--- Provided material ---

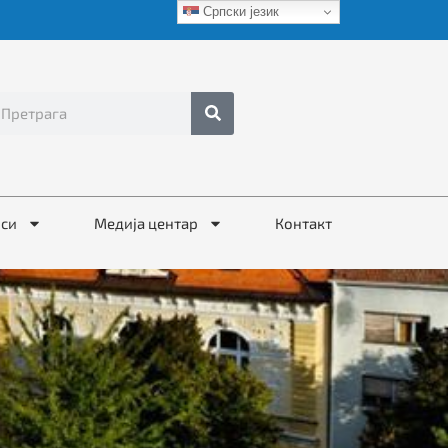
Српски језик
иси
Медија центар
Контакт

---
--- Provided material ---

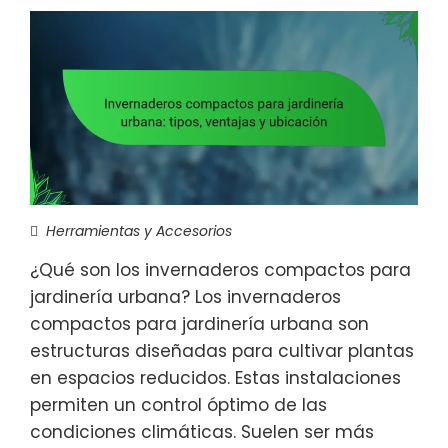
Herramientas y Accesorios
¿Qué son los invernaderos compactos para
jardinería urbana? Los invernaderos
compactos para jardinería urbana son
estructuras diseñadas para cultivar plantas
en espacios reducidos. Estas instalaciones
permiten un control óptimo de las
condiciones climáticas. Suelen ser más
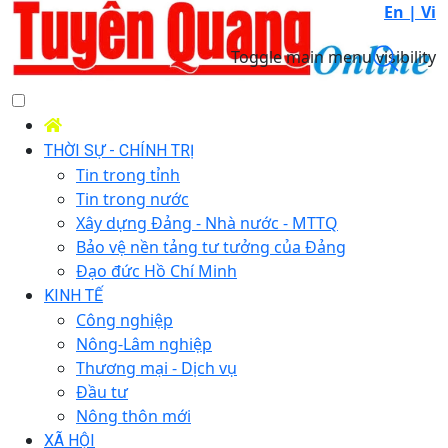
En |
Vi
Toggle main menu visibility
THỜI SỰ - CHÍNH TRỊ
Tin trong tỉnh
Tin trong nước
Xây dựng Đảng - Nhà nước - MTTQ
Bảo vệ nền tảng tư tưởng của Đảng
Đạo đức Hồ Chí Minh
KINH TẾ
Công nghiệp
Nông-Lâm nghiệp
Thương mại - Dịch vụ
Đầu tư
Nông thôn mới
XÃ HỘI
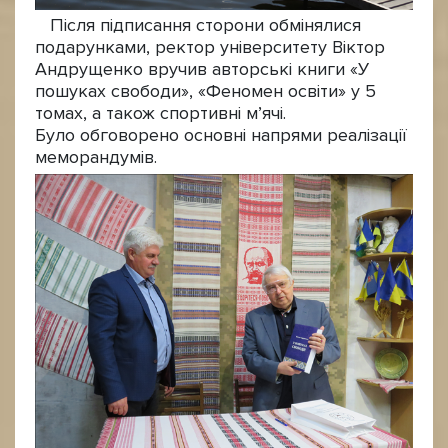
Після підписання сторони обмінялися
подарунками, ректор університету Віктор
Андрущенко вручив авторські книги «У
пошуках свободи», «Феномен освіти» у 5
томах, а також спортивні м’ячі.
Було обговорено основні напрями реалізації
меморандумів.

---

▶ **Problem description**:
Report the number of lines above containing the word "Đảng", with no other text.

▶ **Answer to this exercise**:
2